The `JSON` files are available in a zipped format on [ORACC](http://oracc.org). They must be downloaded from [ORACC](http://oracc.org) and put in a directory called `jsonzip`. You may use the script [download_ORACC-JSON.ipynb](download_ORACC-JSON.ipynb) or download the files by hand.
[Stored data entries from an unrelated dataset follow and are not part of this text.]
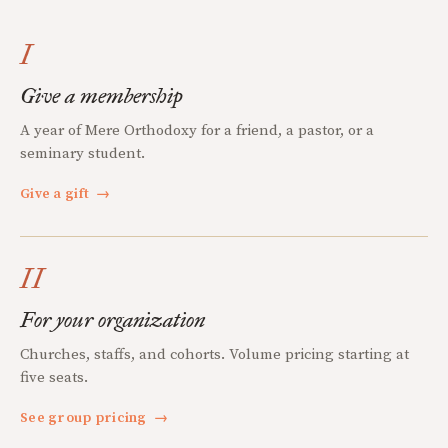
I
Give a membership
A year of Mere Orthodoxy for a friend, a pastor, or a
seminary student.
Give a gift
→
II
For your organization
Churches, staffs, and cohorts. Volume pricing starting at
five seats.
See group pricing
→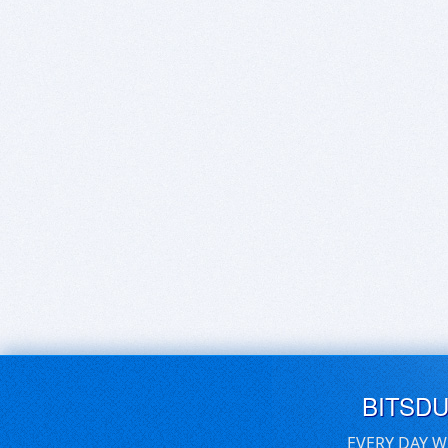
BITSD
EVERY DAY W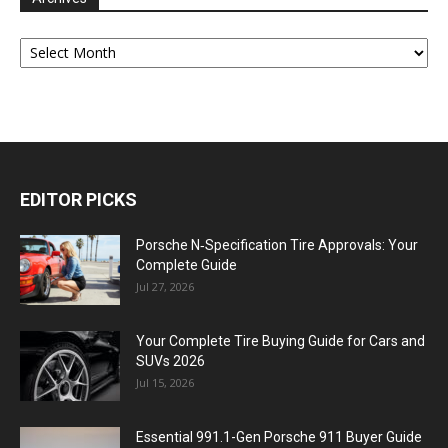
Archives
EDITOR PICKS
Porsche N‑Specification Tire Approvals: Your
Complete Guide
Jul 27, 2026
Your Complete Tire Buying Guide for Cars and
SUVs 2026
Jul 15, 2026
Essential 991.1-Gen Porsche 911 Buyer Guide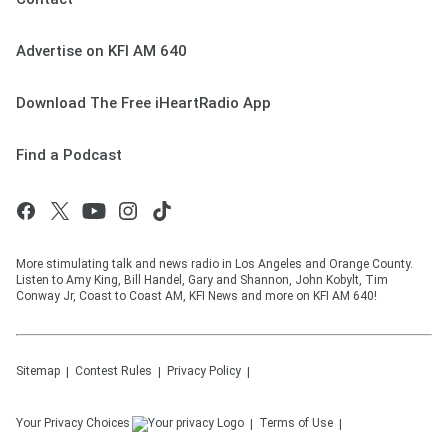
Advertise on KFI AM 640
Download The Free iHeartRadio App
Find a Podcast
More stimulating talk and news radio in Los Angeles and Orange County.
Listen to Amy King, Bill Handel, Gary and Shannon, John Kobylt, Tim
Conway Jr, Coast to Coast AM, KFI News and more on KFI AM 640!
Sitemap
Contest Rules
Privacy Policy
Your Privacy Choices
Terms of Use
The output of the Basic Parser does not recognize lines (all words/lemmas in a text are listed sequentially) and does not indicate breakage. These issues are of little consequence for [bag of words](https://en.wikipedia.org/wiki/Bag-of-words_model) techniques such as [topic modeling](https://en.wikipedia.org/wiki/Topic_model), but may become serious limitations for other types of computational approaches. The Advanced Parser will introduce techniques to extract such data.
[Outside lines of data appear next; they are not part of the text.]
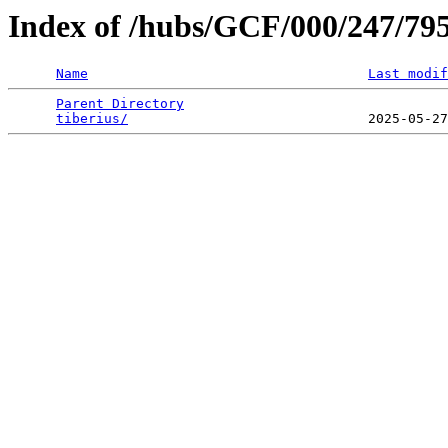
Index of /hubs/GCF/000/247/79
Name
Last modif
Parent Directory
                                 
tiberius/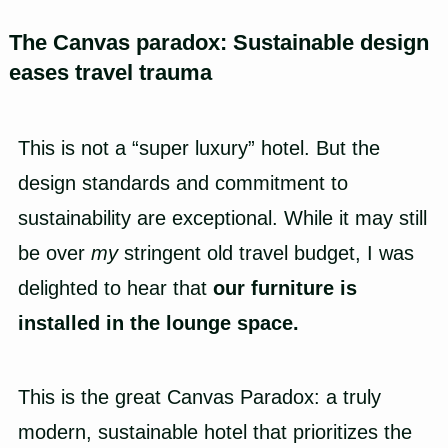
The Canvas paradox: Sustainable design
eases travel trauma
This is not a “super luxury” hotel. But the
design standards and commitment to
sustainability are exceptional. While it may still
be over
my
stringent old travel budget, I was
delighted to hear that
our furniture is
installed in the lounge space.
This is the great Canvas Paradox: a truly
modern, sustainable hotel that prioritizes the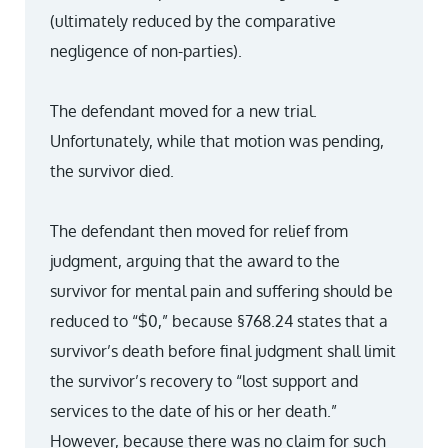
(ultimately reduced by the comparative
negligence of non-parties).
The defendant moved for a new trial.
Unfortunately, while that motion was pending,
the survivor died.
The defendant then moved for relief from
judgment, arguing that the award to the
survivor for mental pain and suffering should be
reduced to “$0,” because §768.24 states that a
survivor’s death before final judgment shall limit
the survivor’s recovery to “lost support and
services to the date of his or her death.”
However, because there was no claim for such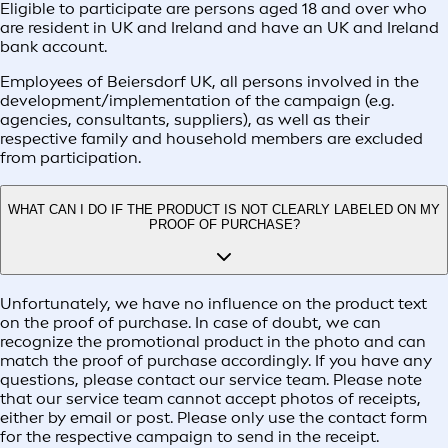
Eligible to participate are persons aged 18 and over who
are resident in UK and Ireland and have an UK and Ireland
bank account.
Employees of Beiersdorf UK, all persons involved in the
development/implementation of the campaign (e.g.
agencies, consultants, suppliers), as well as their
respective family and household members are excluded
from participation.
WHAT CAN I DO IF THE PRODUCT IS NOT CLEARLY LABELED ON MY
PROOF OF PURCHASE?
Unfortunately, we have no influence on the product text
on the proof of purchase. In case of doubt, we can
recognize the promotional product in the photo and can
match the proof of purchase accordingly. If you have any
questions, please contact our service team. Please note
that our service team cannot accept photos of receipts,
either by email or post. Please only use the contact form
for the respective campaign to send in the receipt.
[ORACC](http://oracc.org) `JSON` files also include data on the sign level (reading, sign name, unicode number, function, etc). These data are not extracted in the parsers demonstrated here, but the example code should provide a model for how any type of data can be extracted.

In [1]:
import pandas as pd
import zipfile
import json

## 1.1 Input List of Text IDs
Identify a list of text IDs (P, Q, and X numbers) in the directory `text_ids`. The IDs are six-digit P, Q, or X numbers preceded by a project abbreviation in the format 'PROJECT/P######' or 'PROJECT/SUBPROJECT/Q######'. For example:
* dcclt/P117395
* etcsri/Q001203
* rinap/rinap1/Q003421

The list should be created with a flat text editor such as Textedit or Emacs, and the filename should end in `.txt`.

In [2]:
filename = input('Filename: ')

Filename: test.txt


## 1.2 Open the List of Text IDs and Remove Spaces and Empty Lines
The list of text IDs is read; accidental space at the beginning or end of each line are removed, as well as blank lines. The Advanced Parser can read a partial text by indicating the beginning and the end of the desired text segment and this is also indicated in the list of text IDs in the format `PROJECT/TEXTID start line - stop line`. Since the Basic Parser only parses full texts, we strip everything after the first space.


In [3]:
textids = 'text_ids/' + filename
with open(textids, 'r') as f:
    pqxnos = f.readlines()
pqxnos = [x.strip() for x in pqxnos]        # strip spaces left and right
pqxnos = [x for x in pqxnos if not x == ""] # strip empty lines
pqxnos = [x.split()[0] for x in pqxnos]     # strip everything after the first space

## 2.1 The `parsejson()` function
The `parsejson()` function will "dig into" the `json` file (transformed into a dictionary) until it finds the relevant data. The `json` file consists of a hierarchy of `cdl` nodes; only the lowest nodes contain lemmatization data. The function goes down this hierarchy by calling itself when another `cdl` node is encountered. For nore information about the data hierarchy in the [ORACC](http://oracc.org) `json` files, see [ORACC Open Data](http://oracc.museum.upenn.edu/doc/opendata/index.html).

The first argument of the `parsejson()` function is a `JSON` object, a dictionary that initially contains the entire contents of the original JSON file. The code takes the key `cdl` which itself contains an array (a list) of `JSON` objects. Iterating through these objects, if an object contains another `cdl` node, the function calls itself with this object as first argument. This way the function digs deeper and deeper into the `JSON` tree, until it does not encounter a `cdl` key anymore. Here we are at the level of individual words. The code checks for a key `f`, if it exists the value of that key is appended to the list `lemm_l`. This list is defined outside of the function proper. 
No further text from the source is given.